They were 376 bytes that shook the world.

At 5:30 a.m. Greenwich Mean Time on the morning of 25 January 2003, the Sapphire worm began dispatching copies of itself to the Internet. The worm, also known as SQL Slammer, began infecting computers running a very popular Microsoft database program, Microsoft SQL Server.

To infect a computer, the worm first sent itself to a specific communications port of the computer, one the SQL Server used to send and receive requests. When the computer attempted to process the "request," the worm caused a data buffer in the computer to overflow. The overflow in turn caused the computer to install Sapphire, which then sent copies of itself over the Internet. And so it went, computer after computer, with astonishing speed and efficiency.

The virus began infecting a widening circle of computers in a contagion that zoomed around the world, doubling every 8.5 seconds. By 5:40 a.m., just 10 minutes after it was unleashed, Sapphire had spread to at least 70 000 computers—90 percent of all the vulnerable machines in the world. The worm's paltry few hundred bytes carried no malicious payload and so deleted no data or software. But the sheer torrent of data coursing over the Internet consumed nearly all available capacity, crashing networks, bank ATMs, and flight-scheduling systems.

After the dust settled, a few days later, a London computer security firm, Mi2g Ltd., estimated that Sapphire had caused about US $1 billion in damages, related mostly to lost productivity.

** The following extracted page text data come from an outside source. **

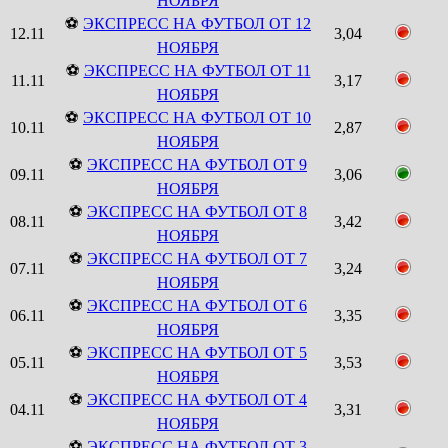
НОЯБРЯ
⚽
ЭКСПРЕСС НА ФУТБОЛ ОТ 12
12.11
3,04
НОЯБРЯ
⚽
ЭКСПРЕСС НА ФУТБОЛ ОТ 11
11.11
3,17
НОЯБРЯ
⚽
ЭКСПРЕСС НА ФУТБОЛ ОТ 10
10.11
2,87
НОЯБРЯ
⚽
ЭКСПРЕСС НА ФУТБОЛ ОТ 9
09.11
3,06
НОЯБРЯ
⚽
ЭКСПРЕСС НА ФУТБОЛ ОТ 8
08.11
3,42
НОЯБРЯ
⚽
ЭКСПРЕСС НА ФУТБОЛ ОТ 7
07.11
3,24
НОЯБРЯ
⚽
ЭКСПРЕСС НА ФУТБОЛ ОТ 6
06.11
3,35
НОЯБРЯ
⚽
ЭКСПРЕСС НА ФУТБОЛ ОТ 5
05.11
3,53
НОЯБРЯ
⚽
ЭКСПРЕСС НА ФУТБОЛ ОТ 4
04.11
3,31
НОЯБРЯ
⚽
ЭКСПРЕСС НА ФУТБОЛ ОТ 3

Incredibly enough, Sapphire was at that time only the ninth most costly computer attack on record, according to the London firm. And it was an unfortunate harbinger of things to come: in February 2004 alone, Mi2g estimates, various malevolent attacks caused upwards of $68 billion in damages worldwide, much of it due to worms, such as MyDoom and several others that rampaged through the Internet that month. Ever since the first worms were released on the world in the late 1980s, those who write them and those who fight them—including the developers of computer intrusion-detection systems—have been engaged in a sort of arms race [see sidebar, Worm Evolution"].

At IBM Zurich Research Laboratory, we're working on a remedy for worms that differs from other approaches in targeting worms specifically rather than trying to prevent all breaches of computer security. Our system, called Billy Goat, does just one thing but does it extremely accurately.

Protection of a computer system begins with good locks, in the form of hardware and software barriers. But just as homeowners often keep watchdogs to sniff out a burglar even after he has gotten past a locked door, so do many of today's systems monitor suspicious activities that take place inside a computer.